«Triste journée pour le basket sénégalais qui va porter en terre Claude Constantino, l’une de ses plus représentatives icônes, décédé à Paris mardi dernier après une longue maladie.
Né le 12 décembre 1938 à Dakar, de parents d’origine capverdienne, son père étant arrivé à Dakar en 1911 à l’âge de 6 ans, venant des îles du Cap Vert pour rejoindre sa grand-mère, il a porté haut les couleurs sénégalaises durant sa carrière sportive exemplaire.
Son nom est étroitement lié à l’histoire du basket sénégalais. Comment la connexion de ce jeune élève de l’école Saint Michel, puis des cours Sainte Marie de Hann qui a grandi au Plateau, a été faite avec cette discipline sportive qui a apporté beaucoup de titres au Sénégal au lendemain des indépendances ?
C’est en 1951 que le joueur bien connu de la Jeanne d’Arc, Cheikh Diaw, a interrompu un match de basket que le jeune Claude disputait avec des amis juste pour s’amuser, alors qu’il avait 13 ans, pour leur proposer de les inscrire à un concours pour les jeunes basketteurs et de venir les entraîner tous les jours avant ce grand test de passes, dribbles, lancers etc.
Claude Constantino a ainsi participé au stade de la Médina, actuel stade Iba Mar Diop, au concours en deux phases organisé par la Fédération de basket de l’Afrique occidentale française. Terminant premier, ce concours le qualifia avec le second Pierre Senghor pour le tour final qui devait se dérouler à Paris au stade Charlety. A l’issue du concours national français regroupant 65 participants, il a été classé… 9ème et Pierre Senghor 13ème. Les français voulaient qu’il reste à Paris, mais sa mère refusa estimant qu’il était trop jeune. C’était cependant parti pour une belle carrière de basketteur, puis d’entraîneur.

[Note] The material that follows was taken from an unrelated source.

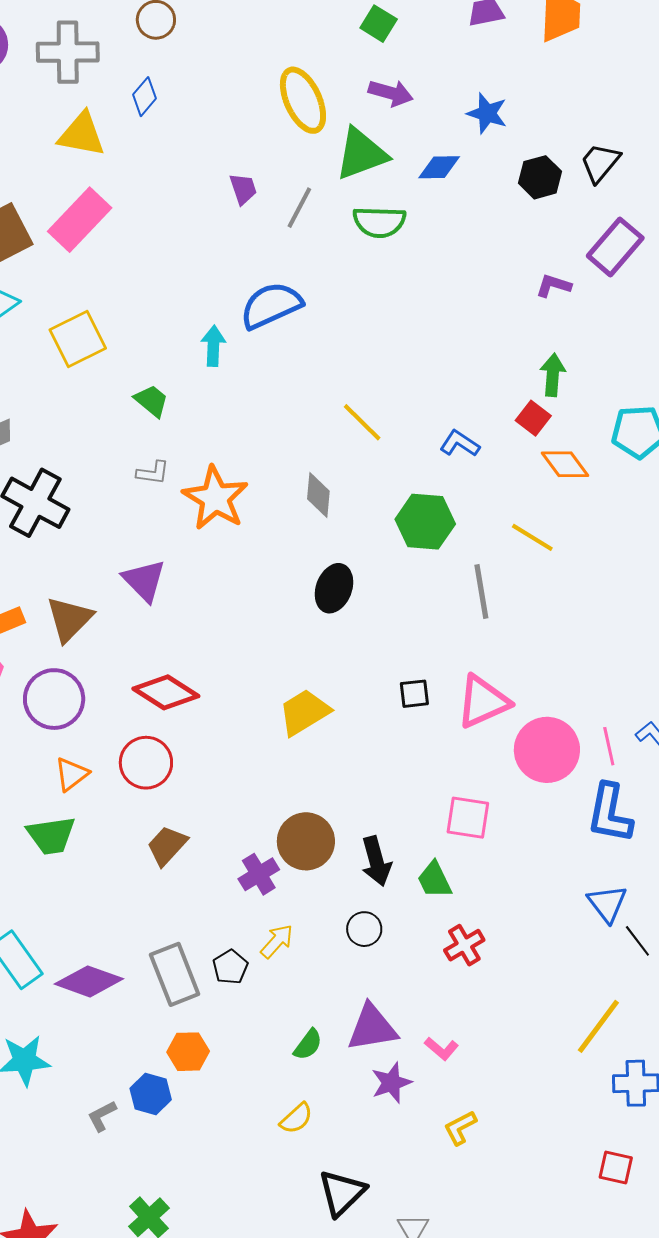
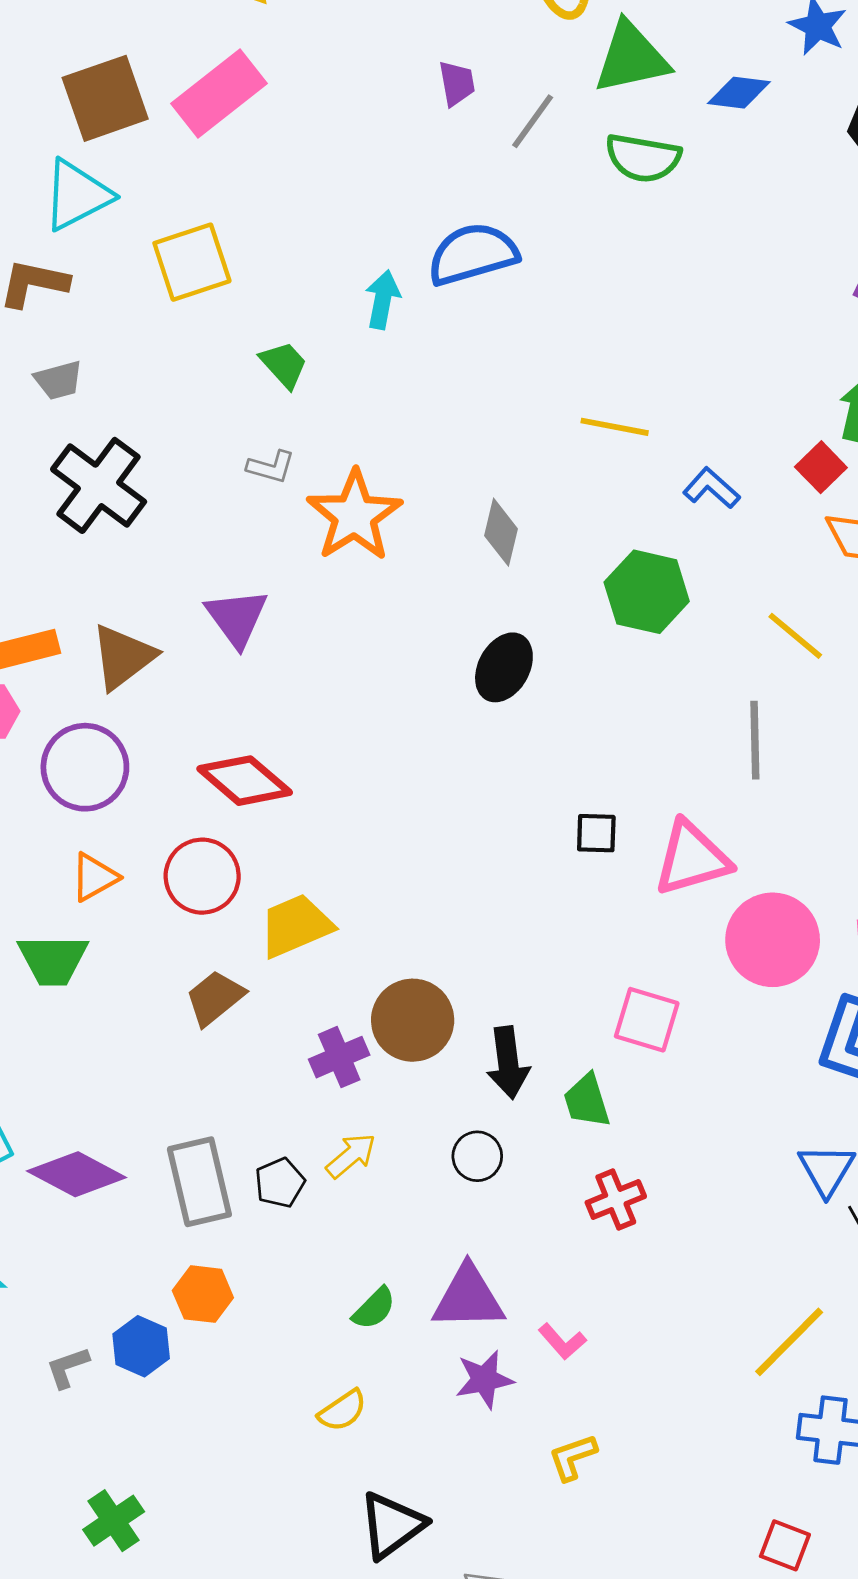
yellow line: (362, 422) -> (615, 427), moved, turned -42
gray line: (481, 591) -> (755, 740), moved
yellow trapezoid: (304, 712) -> (296, 926), moved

De retour de Paris, la Jeanne d’Arc les intégra dans son effectif et il continua à être entraîné par Cheikh Diaw. Il franchit alors allégrement les étapes et à l’âge de 15 ans (1953) commença à être titulaire de l’équipe première qui était constituée de joueurs de talent comme Larry Diouf, Roger Corréa, Mangane etc.
D’autres grands joueurs sont venus ensuite comme Julien Jouga, Mousse Narou Ndiaye, Wagane Diouf, Auguste Sambou, Papa Demba Cissé, William Samb, Claude Sadio etc. C’était l’époque des grandes empoignades avec les clubs de Dakar (le Foyer France Sénégal, Ustd, Club nautique dakarois : (Us Gorée) et de Saint-Louis (Saint-Louisienne, Avenir de St-Louis, les Espoirs de St-Louis).
Ce fut ensuite une vie de basket pleinement marquée par les compétitions au niveau de l’Afrique occidentale française (Aof) par les Jeux de la fédération, puis avec l’indépendance les Jeux africains, les Cham­pionnats d’Afrique, les Jeux olympiques (Mexico 68) etc.
En 1963, le gouvernement du Sénégal, en coopération avec la France, organisa un concours de sélection pour aller faire une formation de conseiller sportif (9 mois) dans différentes disciplines à l’Inseps à Paris. Il fut retenu avec Bonaventure Carvalho et Kader Diallo. De retour au pays en 1965 avec le Certificat d’instructeur d’éducation physique et des sports (spécialité basketball) et le diplôme d’entraîneur 3ème degré de France, il a servi à différents postes, notamment à Saint-Louis et Dakar, tout en continuant à jouer.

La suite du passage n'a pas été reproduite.